In an effort to increase turnout, the city offered free public transportation throughout the day – but instead of going to the polls, many Hong Kongers seemed to take free trains and buses to walkways and camps.
The results, announced Monday morning, saw pro-establishment candidates claiming all 20 seats in the available geographical constituencies. None of the city’s major pro-democracy parties fielded candidates.
Mayor Gary Lam thanked voters Sunday night, saying “this is an important election to implement the policy of ‘patriots governing Hong Kong’, following the improvement of the electoral system.”
Under the previous system, half of the 70-member assembly was directly elected by the people, while the other half was generally elected by pro-China trade and industry organizations.
The new reforms expanded the legislature to 90 seats – but most of these are controlled by pro-Beijing, government-appointed panel and trade and industry organizations.
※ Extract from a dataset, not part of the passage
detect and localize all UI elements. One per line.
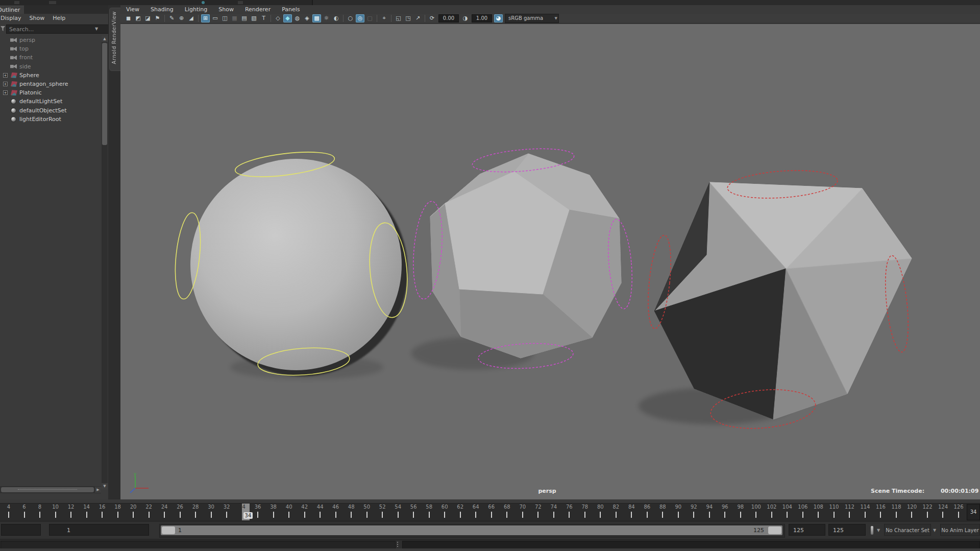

Currently, only 20 seats are directly elected by the people – the lowest number since Hong Kong was handed over to Chinese rule in 1997.
Many Hong Kong activists fleeing abroad called on voters to boycott the election ahead of Sunday, arguing it was a fraudulent election – echoed by criticism from several rights groups and international observers.
Former lawmakers Nathan Law and Ted Hui, both self-exiled, were among those who supported the boycott. Hong Kong authorities subsequently issued an arrest warrant against them.
In Lam’s statement on Sunday night, he argued that order and good “governance” needed a new electoral system, and that in previous elections, “anti-China forces entered the political system … confusing the legislature.”
The 2019 election took place several months into the protest movement, after millions of strong rallies and street clashes between protesters and police. At the time, the referendum was designed to be a referendum on protests.
At a news conference on Monday morning, Lam acknowledged that Sunday’s turnout was low – but argued that was not a bad thing.
Lam said the 2019 high turnout was “based on polarization”. “There was a high turnout in the (2019) election due to difficulties in Hong Kong,” he added. “This is not something we should be proud of.”